# The task:
Everything in the listing except the pictures should be written out exactly.

# Records for this task:
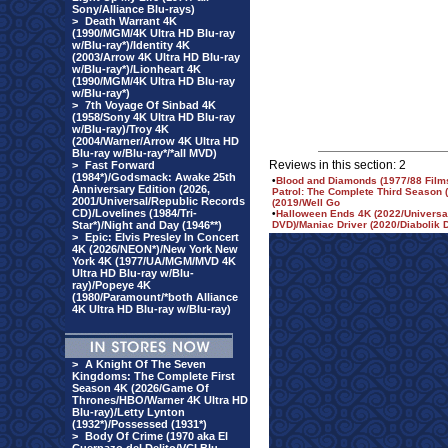
Sony/Alliance Blu-rays)
>
Death Warrant 4K
(1990/MGM/4K Ultra HD Blu-ray
w/Blu-ray*)/Identity 4K
(2003/Arrow 4K Ultra HD Blu-ray
w/Blu-ray*)/Lionheart 4K
(1990/MGM/4K Ultra HD Blu-ray
w/Blu-ray*)
>
7th Voyage Of Sinbad 4K
(1958/Sony 4K Ultra HD Blu-ray
w/Blu-ray)/Troy 4K
(2004/Warner/Arrow 4K Ultra HD
Blu-ray w/Blu-ray*/*all MVD)
Reviews in this section: 2
>
Fast Forward
(1984*)/Godsmack: Awake 25th
•
Blood and Diamonds (1977/88 Films
Anniversary Edition (2026,
Patrol: The Complete Third Season
2001/Universal/Republic Records
(2019/Well Go
CD)/Lovelines (1984/Tri-
•
Halloween Ends 4K (2022/Universal
Star*)/Night and Day (1946**)
DVD)/Maniac Driver (2020/Diabolik 
>
Epic: Elvis Presley In Concert
4K (2026/NEON*)/New York New
York 4K (1977/UA/MGM/MVD 4K
Ultra HD Blu-ray w/Blu-
ray)/Popeye 4K
(1980/Paramount/*both Alliance
4K Ultra HD Blu-ray w/Blu-ray)
>
A Knight Of The Seven
Kingdoms: The Complete First
Season 4K (2026/Game Of
Thrones/HBO/Warner 4K Ultra HD
Blu-ray)/Letty Lynton
(1932*)/Possessed (1931*)
>
Body Of Crime (1970 aka El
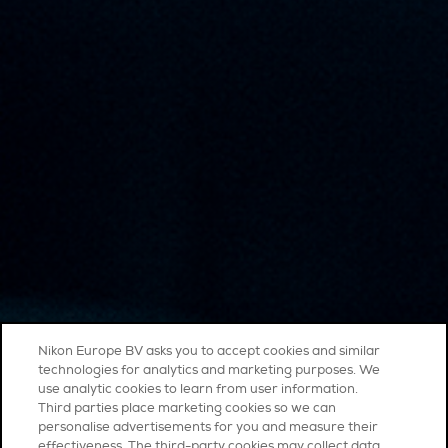
Nikon Europe BV asks you to accept cookies and similar
technologies for analytics and marketing purposes. We
use analytic cookies to learn from user information.
Third parties place marketing cookies so we can
personalise advertisements for you and measure their
effectiveness. The third-party cookies may collect data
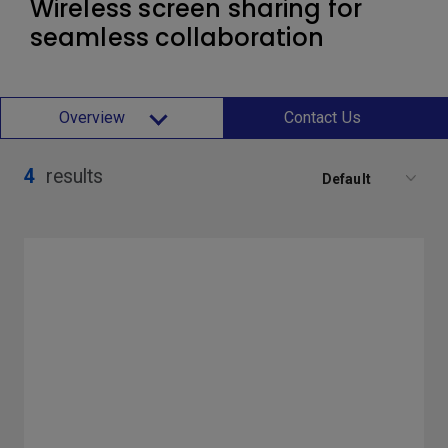
Wireless screen sharing for
seamless collaboration
Overview
Contact Us
4
results
Default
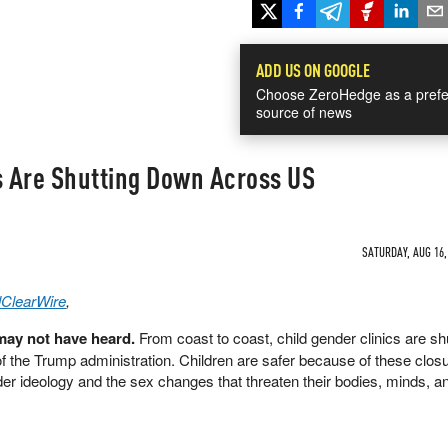
ADD US ON GOOGLE
Choose ZeroHedge as a prefe
source of news
s Are Shutting Down Across US
SATURDAY, AUG 16,
lClearWire
,
ay not have heard.
From coast to coast, child gender clinics are sh
of the Trump administration. Children are safer because of these clo
er ideology and the sex changes that threaten their bodies, minds, an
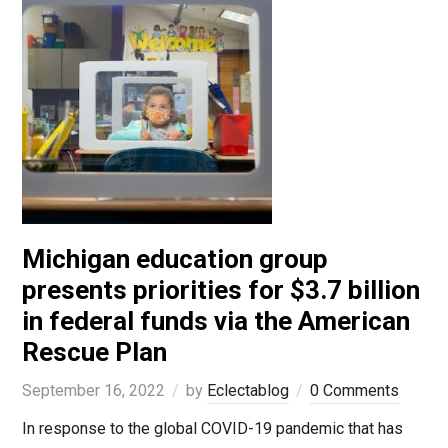
Michigan education group
presents priorities for $3.7 billion
in federal funds via the American
Rescue Plan
September 16, 2022
by
Eclectablog
0 Comments
In response to the global COVID-19 pandemic that has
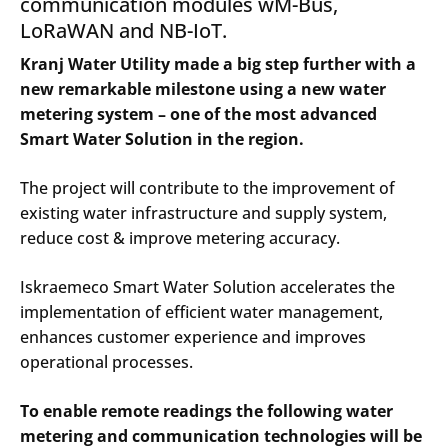
communication modules wM-Bus,
LoRaWAN and NB-IoT.
Kranj Water Utility made a big step further with a
new remarkable milestone using a new water
metering system – one of the most advanced
Smart Water Solution in the region.
The project will contribute to the improvement of
existing water infrastructure and supply system,
reduce cost & improve metering accuracy.
Iskraemeco Smart Water Solution accelerates the
implementation of efficient water management,
enhances customer experience and improves
operational processes.
To enable remote readings the following water
metering and communication technologies will be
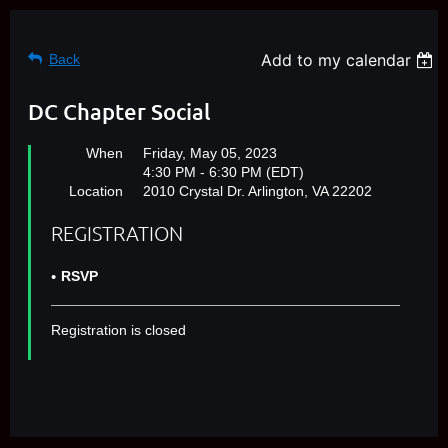
Add to my calendar
Back
DC Chapter Social
When
Friday, May 05, 2023
4:30 PM - 6:30 PM (EDT)
Location
2010 Crystal Dr. Arlington, VA 22202
REGISTRATION
RSVP
Registration is closed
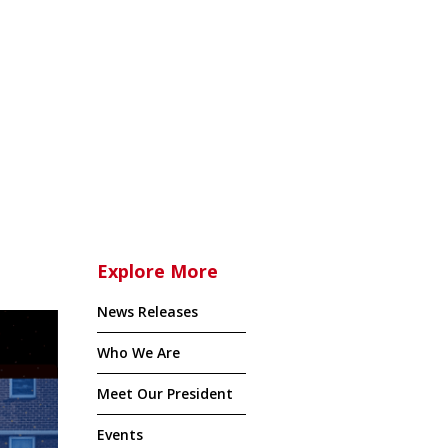
Explore More
News Releases
Who We Are
Meet Our President
Events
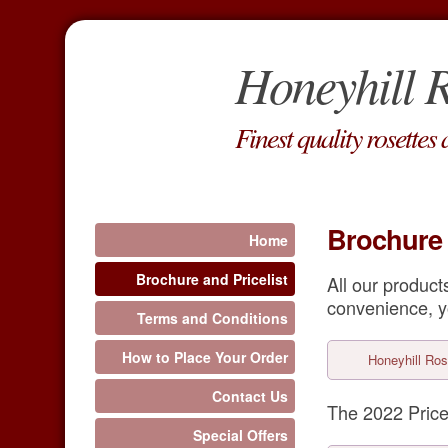
Honeyhill R
Finest quality rosettes
Brochure 
Home
Brochure and Pricelist
All our produc
convenience, y
Terms and Conditions
How to Place Your Order
Honeyhill Ros
Contact Us
The 2022 Price
Special Offers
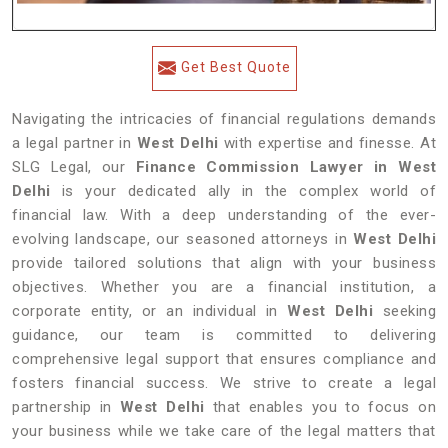
Get Best Quote
Navigating the intricacies of financial regulations demands
a legal partner in
West Delhi
with expertise and finesse. At
SLG Legal, our
Finance Commission Lawyer in West
Delhi
is your dedicated ally in the complex world of
financial law. With a deep understanding of the ever-
evolving landscape, our seasoned attorneys in
West Delhi
provide tailored solutions that align with your business
objectives. Whether you are a financial institution, a
corporate entity, or an individual in
West Delhi
seeking
guidance, our team is committed to delivering
comprehensive legal support that ensures compliance and
fosters financial success. We strive to create a legal
partnership in
West Delhi
that enables you to focus on
your business while we take care of the legal matters that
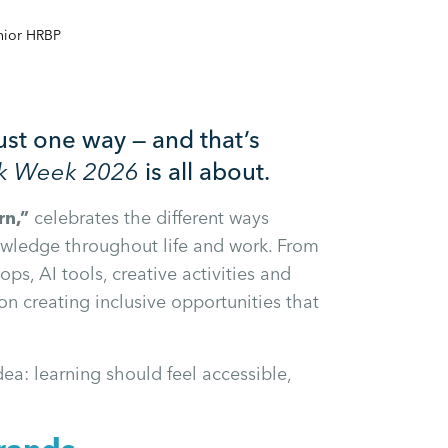
nior HRBP
ust one way — and that’s
rk Week 2026
is all about.
rn,”
celebrates the different ways
owledge throughout life and work. From
s, AI tools, creative activities and
 on creating inclusive opportunities that
dea: learning should feel accessible,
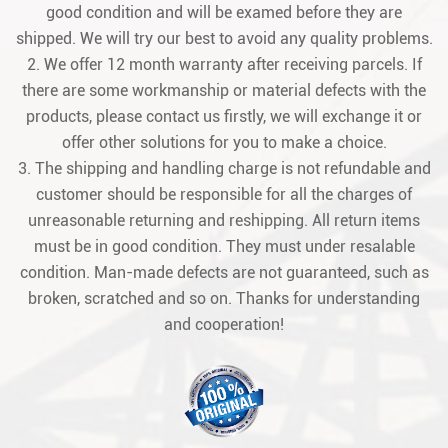
good condition and will be examed before they are
shipped. We will try our best to avoid any quality problems.
2. We offer 12 month warranty after receiving parcels. If
there are some workmanship or material defects with the
products, please contact us firstly, we will exchange it or
offer other solutions for you to make a choice.
3. The shipping and handling charge is not refundable and
customer should be responsible for all the charges of
unreasonable returning and reshipping. All return items
must be in good condition. They must under resalable
condition. Man-made defects are not guaranteed, such as
broken, scratched and so on. Thanks for understanding
and cooperation!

# Reply:
Sony/Alliance Blu-rays)
>
Death Warrant 4K
(1990/MGM/4K Ultra HD Blu-ray
w/Blu-ray*)/Identity 4K
(2003/Arrow 4K Ultra HD Blu-ray
w/Blu-ray*)/Lionheart 4K
(1990/MGM/4K Ultra HD Blu-ray
w/Blu-ray*)
>
7th Voyage Of Sinbad 4K
(1958/Sony 4K Ultra HD Blu-ray
w/Blu-ray)/Troy 4K
(2004/Warner/Arrow 4K Ultra HD
Blu-ray w/Blu-ray*/*all MVD)
Reviews in this section: 2
>
Fast Forward
(1984*)/Godsmack: Awake 25th
•
Blood and Diamonds (1977/88 Films
Anniversary Edition (2026,
Patrol: The Complete Third Season
2001/Universal/Republic Records
(2019/Well Go
CD)/Lovelines (1984/Tri-
•
Halloween Ends 4K (2022/Universal
Star*)/Night and Day (1946**)
DVD)/Maniac Driver (2020/Diabolik 
>
Epic: Elvis Presley In Concert
4K (2026/NEON*)/New York New
York 4K (1977/UA/MGM/MVD 4K
Ultra HD Blu-ray w/Blu-
ray)/Popeye 4K
(1980/Paramount/*both Alliance
4K Ultra HD Blu-ray w/Blu-ray)
>
A Knight Of The Seven
Kingdoms: The Complete First
Season 4K (2026/Game Of
Thrones/HBO/Warner 4K Ultra HD
Blu-ray)/Letty Lynton
(1932*)/Possessed (1931*)
>
Body Of Crime (1970 aka El
Nikon Europe BV asks you to accept cookies and similar
technologies for analytics and marketing purposes. We
use analytic cookies to learn from user information.
Third parties place marketing cookies so we can
personalise advertisements for you and measure their
effectiveness. The third-party cookies may collect data
Wireless screen sharing for
seamless collaboration
Overview
Contact Us
4
results
Default
ADD US ON GOOGLE
Choose ZeroHedge as a prefe
source of news
s Are Shutting Down Across US
SATURDAY, AUG 16,
lClearWire
,
ay not have heard.
From coast to coast, child gender clinics are sh
of the Trump administration. Children are safer because of these clo
er ideology and the sex changes that threaten their bodies, minds, an
Michigan education group
presents priorities for $3.7 billion
in federal funds via the American
Rescue Plan
September 16, 2022
by
Eclectablog
0 Comments
In response to the global COVID-19 pandemic that has
communication modules wM-Bus,
LoRaWAN and NB-IoT.
Kranj Water Utility made a big step further with a
new remarkable milestone using a new water
metering system – one of the most advanced
Smart Water Solution in the region.
The project will contribute to the improvement of
existing water infrastructure and supply system,
reduce cost & improve metering accuracy.
Iskraemeco Smart Water Solution accelerates the
implementation of efficient water management,
enhances customer experience and improves
operational processes.
To enable remote readings the following water
metering and communication technologies will be
Add to my calendar
Back
DC Chapter Social
When
Friday, May 05, 2023
4:30 PM - 6:30 PM (EDT)
Location
2010 Crystal Dr. Arlington, VA 22202
REGISTRATION
RSVP
Registration is closed
Explore More
News Releases
Who We Are
Meet Our President
Events
Honeyhill R
Finest quality rosettes
Brochure 
Home
Brochure and Pricelist
All our produc
convenience, y
Terms and Conditions
How to Place Your Order
Honeyhill Ros
Contact Us
The 2022 Price
Special Offers
Get Best Quote
Navigating the intricacies of financial regulations demands
a legal partner in
West Delhi
with expertise and finesse. At
SLG Legal, our
Finance Commission Lawyer in West
Delhi
is your dedicated ally in the complex world of
financial law. With a deep understanding of the ever-
evolving landscape, our seasoned attorneys in
West Delhi
provide tailored solutions that align with your business
objectives. Whether you are a financial institution, a
corporate entity, or an individual in
West Delhi
seeking
guidance, our team is committed to delivering
comprehensive legal support that ensures compliance and
fosters financial success. We strive to create a legal
partnership in
West Delhi
that enables you to focus on
your business while we take care of the legal matters that
nior HRBP
ust one way — and that’s
rk Week 2026
is all about.
rn,”
celebrates the different ways
owledge throughout life and work. From
s, AI tools, creative activities and
 on creating inclusive opportunities that
dea: learning should feel accessible,
good condition and will be examed before they are
shipped. We will try our best to avoid any quality problems.
2. We offer 12 month warranty after receiving parcels. If
there are some workmanship or material defects with the
products, please contact us firstly, we will exchange it or
offer other solutions for you to make a choice.
3. The shipping and handling charge is not refundable and
customer should be responsible for all the charges of
unreasonable returning and reshipping. All return items
must be in good condition. They must under resalable
condition. Man-made defects are not guaranteed, such as
broken, scratched and so on. Thanks for understanding
and cooperation!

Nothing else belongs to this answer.